Un nuovo autore contemporaneo che nei suoi primi due film si è interrogato molto sul rapporto tra reale e immaginario è Jordan Peele. In modo diverso, chiaramente, rispetto alle opere citate sino ad ora, però è evidente come Get Out (2017) e Noi (2019) siano anch’essi due tentativi di sovvertire e di decostruire a modo loro il loro genere di appartenenza. Non è un caso che lo stesso Peele descriva il suo primo film, in Get Out: The Complete Annotated Screenplay, come uno «Scream for black people». In un lucido racconto allegorico, Jordan Peele risemantizza attraverso la finzione l’orrore reale percepito da una parte della popolazione americana. L’horror di Get Out non scaturisce dal film, bensì dalla realtà stessa. Non sono più le immagini su schermo a farci paura, ma ciò che rappresentano nella nostra quotidianità. Get Out, come Scream, annulla la paura, ma non perché non è presente, bensì perché è già radicata nel tessuto sociale del contemporaneo. Non possiamo più spaventarci perché abbiamo già paura. In Noi il discorso viene portato avanti ulteriormente attraverso il concetto del doppelgänger, costruendo tutta l’impalcatura narrativa del film sull’ambiguità tra ciò che è visibile e ciò che è invece nascosto, sepolto nel sottosuolo ma ben consapevole della necessità di un intervento che possa destabilizzare e sconvolgere i valori e le certezze di chi crede di essere al sicuro in virtù della sua posizione privilegiata nel mondo, ribadendo quella frammentarietà sociale, economica e anche politica che il cinema postmoderno spesso si trova a tematizzare.

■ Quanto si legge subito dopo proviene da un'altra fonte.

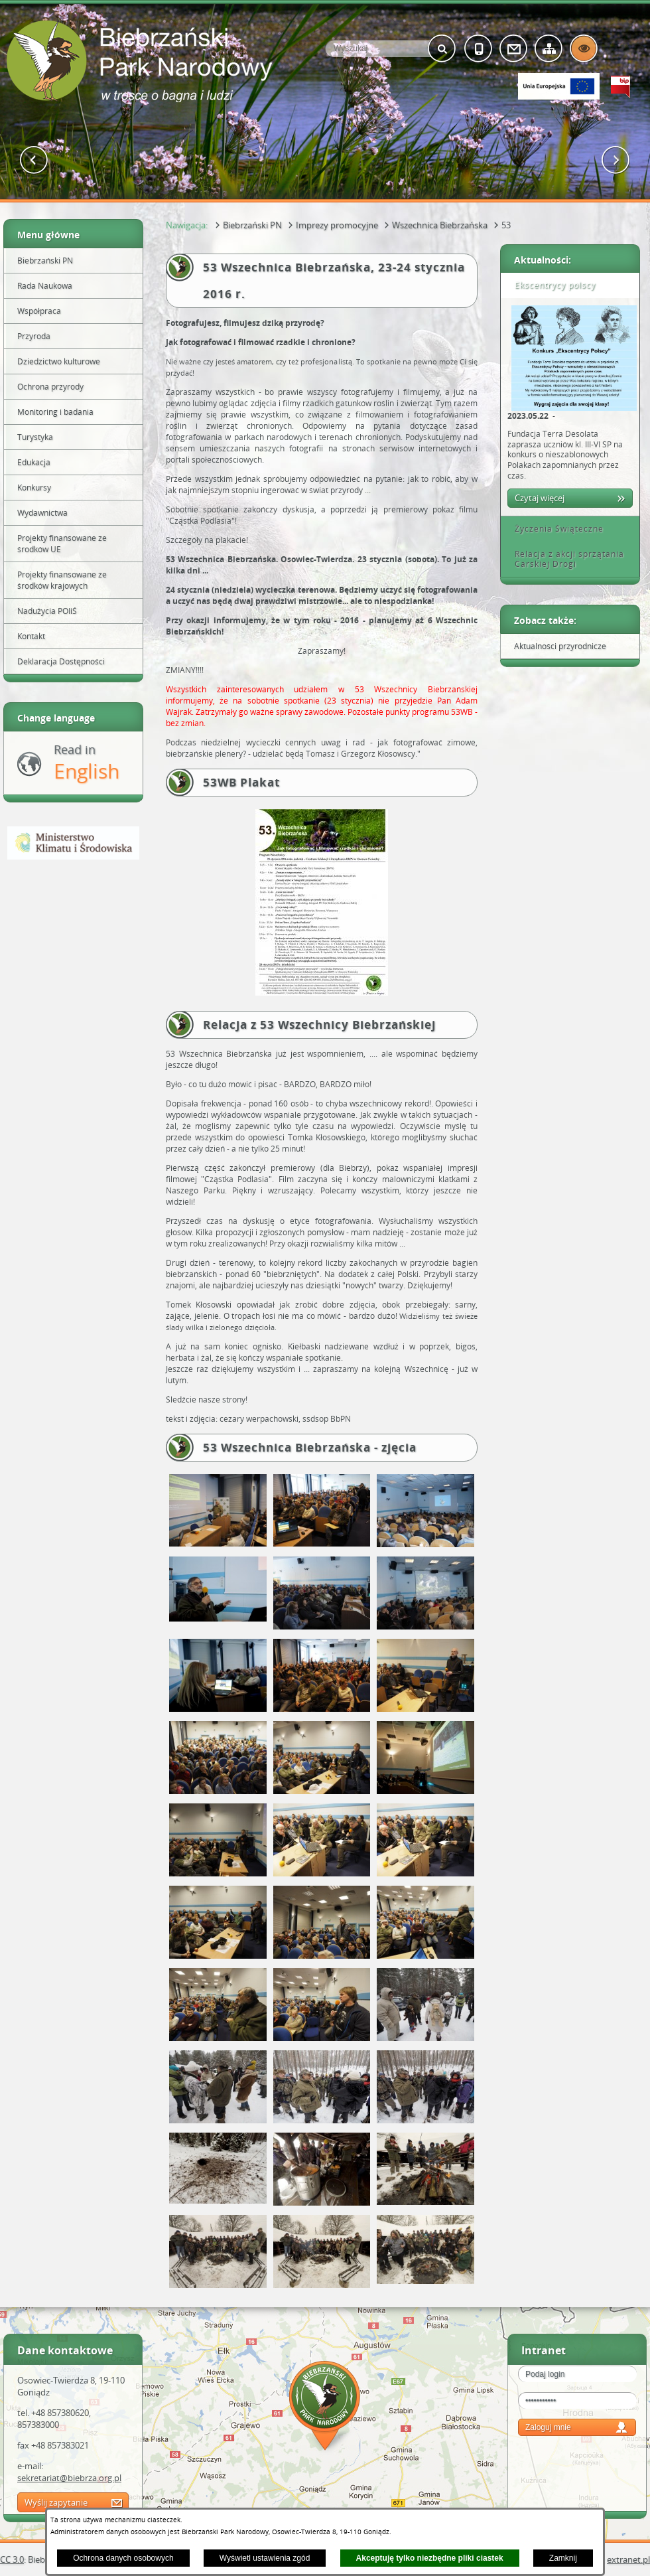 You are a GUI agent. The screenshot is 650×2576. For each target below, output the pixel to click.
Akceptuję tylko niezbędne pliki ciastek (429, 2558)
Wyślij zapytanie (56, 2502)
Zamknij (563, 2558)
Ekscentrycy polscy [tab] (550, 285)
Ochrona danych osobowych (123, 2558)
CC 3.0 (12, 2559)
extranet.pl (628, 2559)
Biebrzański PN (252, 225)
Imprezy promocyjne (337, 225)
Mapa (325, 2407)
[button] (34, 160)
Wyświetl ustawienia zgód (265, 2558)
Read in (86, 763)
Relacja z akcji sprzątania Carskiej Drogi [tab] (564, 559)
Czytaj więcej (539, 498)
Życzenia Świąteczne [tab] (554, 528)
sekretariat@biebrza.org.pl (69, 2478)
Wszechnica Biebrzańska (439, 225)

Su binari simili si muove anche Jennifer Kent con il suo The Babadook (2014), un tentativo di ripensare il rapporto tra una madre e il figlio attraverso percorsi narrativi che infrangono le barriere del cinema horror classico, riposizionando il ruolo della donna all’interno dei confini del genere. Cinema di allegorie è anche quello di Ari Aster e di Robert Eggers, nuovi maestri dell’horror contemporaneo, due figure che si allontano dalle peculiarità maggiormente caratterizzanti il cinema postmoderno pur conservandone un’eco nella forma del rimando e del puro citazionismo. Hereditary (2018) e Midsommar (2019), di fatto, si propongono come delle rielaborazioni estremamente originali, rispettivamente, di Rosemary’s Baby (1968, Roman Polański) e di The Wicker Man (1973, Robin Hardy), mentre in The Witch (2015) e in The Lighthouse (2019) troviamo un dialogo serrato con i miti e il folklore dal New England seicentesco nel primo, con la mitologia greca, Coleridge e Melville nel secondo. Rivisitazione, rilettura, reinterpretazione: uno sguardo teso verso il passato che rifugge da qualsiasi forma di nostalgia per dedicarsi alla produzione del nuovo e per proiettarsi verso territori cinematografici imprevedibili e inesplorati.